Bei der Bildung des Gesamt-GdB ist eine kleinere Behinderung mit einem GdB von 20 nur dann zu berücksichtigen, wenn sie sich auf eine andere Behinderung besonders nachhaltig, verstärkend, auswirkt. Unberücksichtigt bleiben kann eine solche Behinderung dann, wenn sich die Auswirkungen völlig oder zum größten Teil überschneiden (vgl LSG Mainz vom 15.10.1998 - L 4 Vs 68/98).

 

Tatbestand

Die Beteiligten streiten über die Höhe des Grades der Behinderung (GdB) des Klägers nach dem Schwerbehindertengesetz.

Der 1939 geborene Kläger beantragte erstmals im Dezember 1994 die Feststellung einer Behinderung und des GdB wegen eines Wirbelsäulenleidens mit ständigen Schmerzen und Ausstrahlung in Arme und Beine sowie Gefühllosigkeit. Das Versorgungsamt Trier holte einen Befundbericht des Orthopäden D ... ein, welcher ein myostatisches Wirbelsäulensyndrom und eine Osteoporose in ganz erheblichem Ausmaß beschrieb. Aufgrund einer gutachterlichen Stellungnahme des Arztes ... stellte das Versorgungsamt Trier mit Bescheid vom 26.01.1995 als Behinderung ein "Wirbelsäulenleiden bei Osteoporose" mit einem GdB von 20 fest.

Den Widerspruch des Klägers, den dieser nicht begründet hatte, wies der Beklagte ohne weitere Ermittlung mit Widerspruchsbescheid vom 30.06.1995 zurück.

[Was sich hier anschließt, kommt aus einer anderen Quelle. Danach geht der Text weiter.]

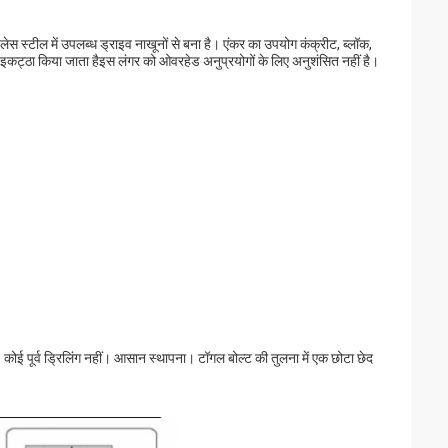
 स्टील में उपलब्ध ड्राइव नाखूनों से बना है। एंकर का उपयोग कंक्रीट, ब्लॉक,
्व इकट्ठा किया जाता हैइस लंगर को ओवरहेड अनुप्रयोगों के लिए अनुशंसित नहीं है।
ोई पूर्व ड्रिलिंग नहीं। आसान स्थापना। टॉगल बोल्ट की तुलना में एक छोटा छेद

Im vor dem Sozialgericht Trier durchgeführten Klageverfahren hat der Kläger eine fachärztliche Bescheinigung des D vorgelegt. Dieser hat mitgeteilt, beim Kläger liege die schlimmste Osteoporose vor, die er jemals bei einem Mann dieser Altersklasse habe beobachten können. Wegen der absoluten Leistungsschwäche der Wirbelsäule bzw. des Achsenorgans und der Minderbelastbarkeit sei ein GdB von 40 anzunehmen. Jeglicher handwerklicher Beruf, der mit Heben und Tragen von über 10 kg regelmäßig einher gehe, sei für den Kläger nicht mehr ausführbar. Auch Berufe, bei denen eine erhöhte Fallneigung auf unebenem Gelände bestände, seien nicht ausführbar.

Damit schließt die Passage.